I'm really nervous about putting pictures up of the goats because I was taking some pictures today and they were really dirty (from rubbing on a sappy tree and then laying in the dirt) and the Saanan looks so thin....I'm so worried about what people will say!!
---------------------------
Sheep, Goats, Chickens, Rabbits, a Calf and I'm not sure what else


----------



## angelaem (Jun 13, 2015)

Here are some pictures I could find on my computer. The ones from today are on my dh's phone, so I couldn't include them. The first 4 pics are from Jun 10, next 4 are from May 20, last 3 pics were right after we got the goats, on Apr 21. They have been rubbing on that big tree and getting SO dirty from it! Are they going to get poisoned from eating so much fir tree bark and I wonder if they will kill that poor tree?!?
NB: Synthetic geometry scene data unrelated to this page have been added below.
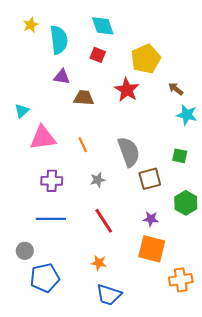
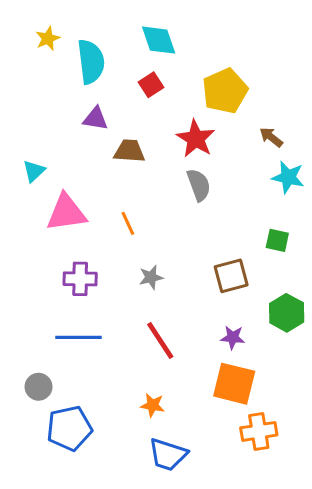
red square: (98, 55) -> (151, 85), turned 35
gray semicircle: (129, 152) -> (199, 185), moved, size x0.7
orange cross: (181, 280) -> (259, 431), moved

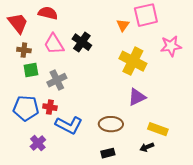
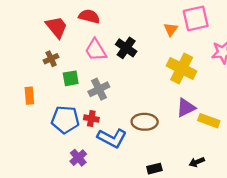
brown cross: (24, 50) -> (51, 59), moved, turned -32
brown ellipse: (111, 124) -> (145, 122), moved
yellow rectangle: (158, 129) -> (209, 121), moved

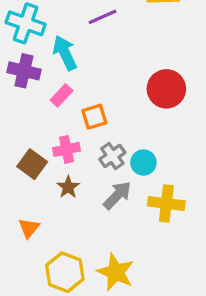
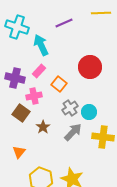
purple cross: (24, 71) -> (15, 78), moved
red circle: (166, 89) -> (90, 67), moved
orange square: (94, 117) -> (59, 84), turned -35
pink cross: (67, 149) -> (34, 96), moved

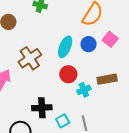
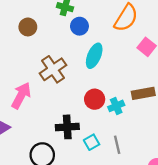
blue circle: (89, 44) -> (79, 26), moved
red circle: (68, 74) -> (95, 99), moved

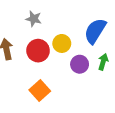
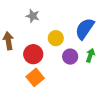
red circle: (38, 51) -> (33, 54), moved

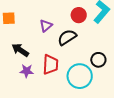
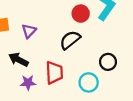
purple triangle: (46, 26) -> (29, 31), moved
cyan circle: (80, 76) -> (89, 82), size x0.7

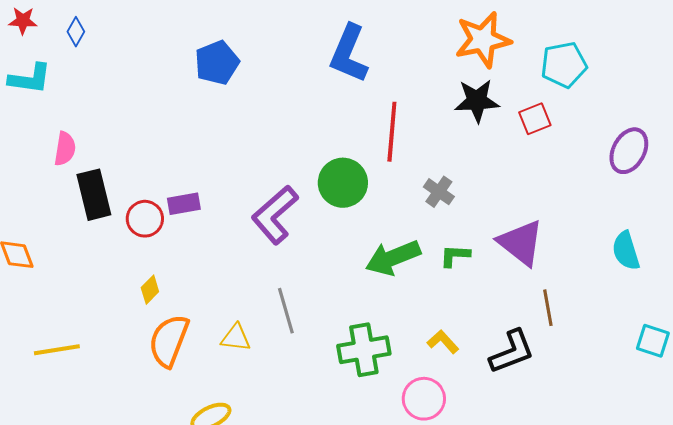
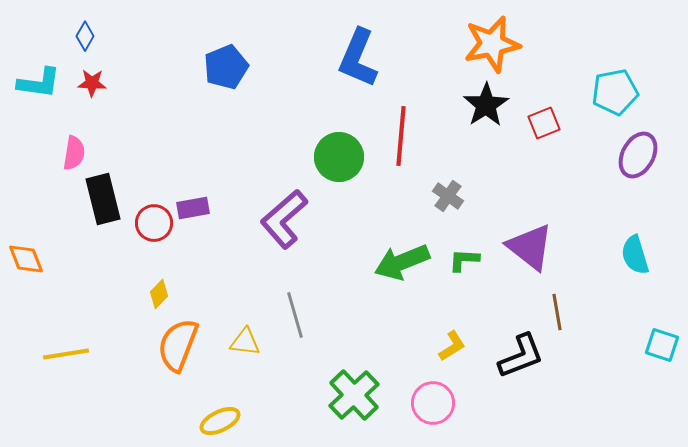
red star: (23, 21) -> (92, 83), moved
cyan pentagon: (564, 65) -> (615, 92), moved
black star: (477, 101) -> (486, 105), turned -30
green circle: (343, 183) -> (339, 157), moved
yellow L-shape: (443, 342) -> (452, 346), turned 100
green cross: (364, 350) -> (354, 395), moved, turned -33

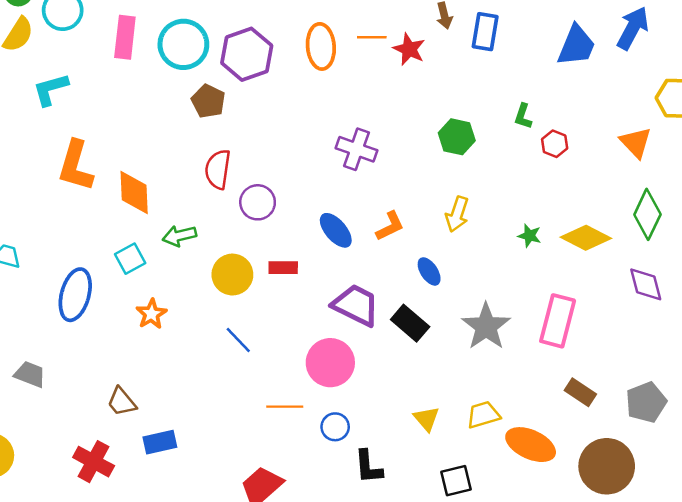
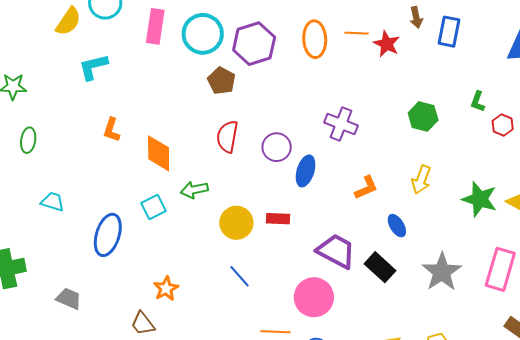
orange L-shape: (76, 166) -> (111, 130), size x0.6
purple circle: (258, 202) -> (277, 147), moved
blue ellipse: (336, 230) -> (306, 171), moved, turned 56
green star: (529, 236) -> (480, 199), size x1.8
orange star: (151, 314) -> (166, 289), moved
The nubian cross was really wormy in the last pic (curly hair) and I didn't notice it before, but it looks like the copper deficiency was showing back then too (reddish hair on back legs)...
One of the pics of the Saanen looks like her ribs are sticking out really bad, but that's dirt from rubbing. She is way too skinny though, don't you think?? What can I do to help her??


----------



## angelaem (Jun 13, 2015)

I just found this about body condition:


----------



## ksalvagno (Oct 6, 2009)

They don't look bad. The one milking is thin but she is milking.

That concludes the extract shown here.